“Concrete” Chuck Bednark 1925-2015


I always thought that he got a bad rap over this

Chuck Bednarik was the last player in the NFL to play both offense and defense for the whole game throughout his career:

If you were born in 1959 (or later), you missed out on a lot of cool stuff. Here’s Exhibit A: You never got to see the great Hall of Famer Chuck Bednarik play football for the Philadelphia Eagles.

Instead, a young kid starting to watch the game in the mid-late 1960s felt only the shadow of a legend, looming over the game at a moment when the world was changing so quickly. In that era, NFL TV announcers spoke of Bednarik — who’d retired two seasons after leading the Eagles to their last-ever pro football championship in 1960 — in almost reverent tones. Much of the awe was inspired by Bednarik’s most remarkable accomplishment — playing the entire 60 minutes in a game, as both a center on offense and a bone-crushing linebacker on defense. He was pro football’s last two-way player.

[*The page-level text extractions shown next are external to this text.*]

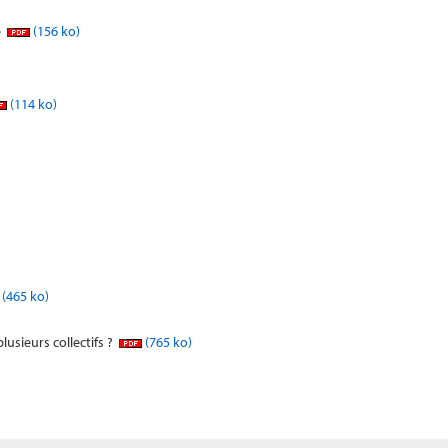
é
(156 ko)
(114 ko)
(465 ko)
usieurs collectifs ?
(765 ko)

Also, for all of us latecomers, there was The Picture — Bednarik, looking like an ambulatory slab of granite and exalting after he’d flattened the Giants’ Hollywood-handsome star receiver Frank Gifford (not realizing that Gifford was out cold, and about to spend the next year-and-a-half out of football) during a key game that propelled them toward that 1960 title.

………

Two years ago, I reported that, with little fanfare, Bednarik — along with two other now-deceased Eagles’ Hall of Fame legends Steve Van Buren and Pete Pihos — had joined the NFL’s Plan 88 to pay medical bills for ex-players dealing with dementia or related health issues. This weekend, Bednarik’s oldest daughter voiced anger at the Eagles for the team’s announcement that Bednarik died from “a brief illness.” “He died from dementia from football-related head injuries,” Charlene Thomas told the Express-News newspaper. “It was not brief.”

And, of course, CTE (Chronic Traumatic Encephalopathy) raises its head once again.